Neuroendocrine tumours (NET) are rare tumours usually occurring in the gut, lung and pancreas. These generally follow an indolent but metastatic course and are resistant to conventional cancer therapies. NETs often have low uptake of FDG and are not well visualised by FDG-PET. NETs are characterised by high expression of somatostatin (SST) receptors, especially SSTR2, and this has been exploited for single photon emission tomography (SPECT) imaging using indium-labelled SST peptide analogues (111-In-octreotide). However, SPECT imaging lacks the high resolution of PET and is thus somewhat ineffective for visualisation of small metastatic lesions, reducing its usefulness for staging or treatment monitoring. This is important since there are now radionuclide therapies that are highly effective in controlling progression and symptoms of NET. We have characterised a model system for the development of 68-gallium labelled octreotides for PET imaging. Our recent acquisition of a gallium generator will make it possible to develop improved imaging capabilities for NET, including development of individualised dose and therapeutic combination planning.

IMAGING TUMOUR HYPOXIA

Many rapidly growing solid tumours lack normal blood flow and thus have low oxygen tension in central regions. Cells populating these hypoxic areas exit the cell cycle and enter a resting phase in which they are extremely resistant to most anti-cancer therapies. Often these hypoxic cells remain after treatment and have the ability to seed repopulation once they re-enter the cell cycle. There are drugs that can specifically sensitise hypoxic cells to therapy if their presence can be identified before treatment. We have improved methods for 18-F labelling of a compound that binds to proteins in hypoxic conditions. This compound has proved to be highly effective for PET imaging of hypoxic tumour cells in mouse models of human cancers. Pre-clinical imaging underpins a strong clinical program in hypoxia imaging in which Peter Mac is recognised to be internationally competitive.

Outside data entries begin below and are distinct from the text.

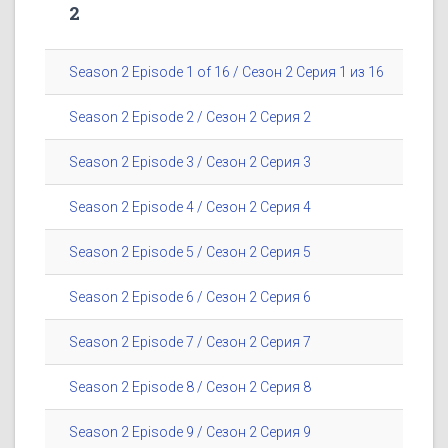
2
Season 2 Episode 1 of 16 / Сезон 2 Серия 1 из 16
Season 2 Episode 2 / Сезон 2 Серия 2
Season 2 Episode 3 / Сезон 2 Серия 3
Season 2 Episode 4 / Сезон 2 Серия 4
Season 2 Episode 5 / Сезон 2 Серия 5
Season 2 Episode 6 / Сезон 2 Серия 6
Season 2 Episode 7 / Сезон 2 Серия 7
Season 2 Episode 8 / Сезон 2 Серия 8
Season 2 Episode 9 / Сезон 2 Серия 9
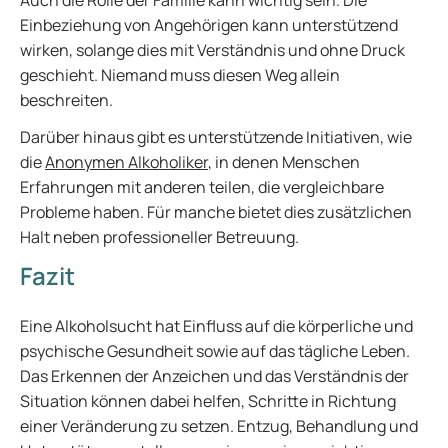
Auch die Rolle der Familie kann wichtig sein. Die
Einbeziehung von Angehörigen kann unterstützend
wirken, solange dies mit Verständnis und ohne Druck
geschieht. Niemand muss diesen Weg allein
beschreiten.
Darüber hinaus gibt es unterstützende Initiativen, wie
die
Anonymen Alkoholiker
, in denen Menschen
Erfahrungen mit anderen teilen, die vergleichbare
Probleme haben. Für manche bietet dies zusätzlichen
Halt neben professioneller Betreuung.
Fazit
Eine Alkoholsucht hat Einfluss auf die körperliche und
psychische Gesundheit sowie auf das tägliche Leben.
Das Erkennen der Anzeichen und das Verständnis der
Situation können dabei helfen, Schritte in Richtung
einer Veränderung zu setzen. Entzug, Behandlung und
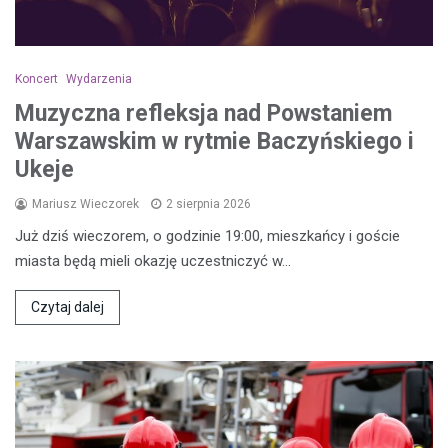
Koncert
Wydarzenia
Muzyczna refleksja nad Powstaniem
Warszawskim w rytmie Baczyńskiego i
Ukeje
Mariusz Wieczorek
2 sierpnia 2026
Już dziś wieczorem, o godzinie 19:00, mieszkańcy i goście
miasta będą mieli okazję uczestniczyć w…
Czytaj dalej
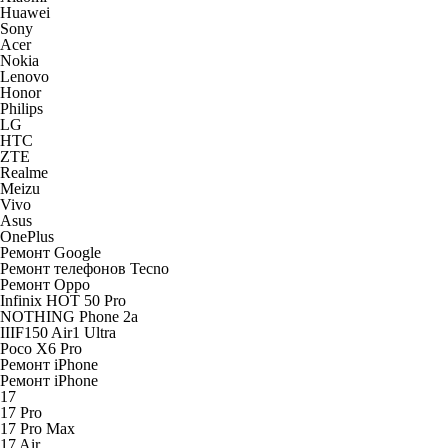
Huawei
Sony
Acer
Nokia
Lenovo
Honor
Philips
LG
HTC
ZTE
Realme
Meizu
Vivo
Asus
OnePlus
Ремонт Google
Ремонт телефонов Tecno
Ремонт Oppo
Infinix HOT 50 Pro
NOTHING Phone 2a
IIIF150 Air1 Ultra
Poco X6 Pro
Ремонт iPhone
Ремонт iPhone
17
17 Pro
17 Pro Max
17 Air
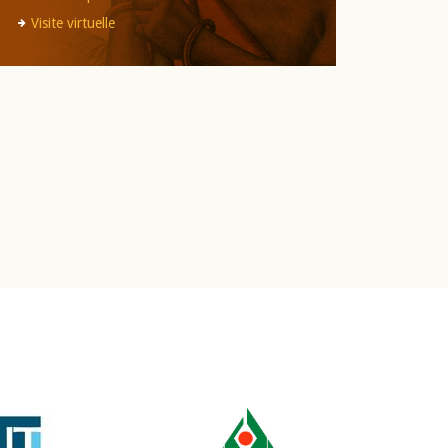
Visite virtuelle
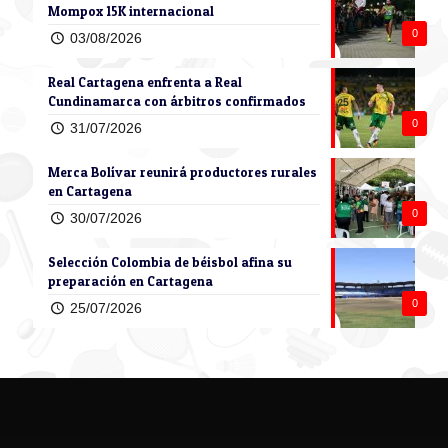
Mompox 15K internacional
0
03/08/2026
Real Cartagena enfrenta a Real
Cundinamarca con árbitros confirmados
0
31/07/2026
Merca Bolívar reunirá productores rurales
en Cartagena
0
30/07/2026
Selección Colombia de béisbol afina su
preparación en Cartagena
0
25/07/2026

IMAGING APOPTOSIS IN CANCER CELLS

Treatment with targeted therapeutics has the potential to cause rapid apoptosis in tumour cells but detectable shrinkage of the tumour mass may take weeks or months. The ability to directly image apoptotic death would be very helpful to assess effectiveness, especially with novel or experimental therapies. A common method for assessment of apoptosis in tissue culture cells uses a fluorescently labelled annexin that binds to lipids on the surface of apoptotic cells. When labelled with 18F for PET imaging, however, annexin often loses its binding properties. We are working on better labelling methods and modifications of annexin to improve its properties for PET imaging of apoptosis.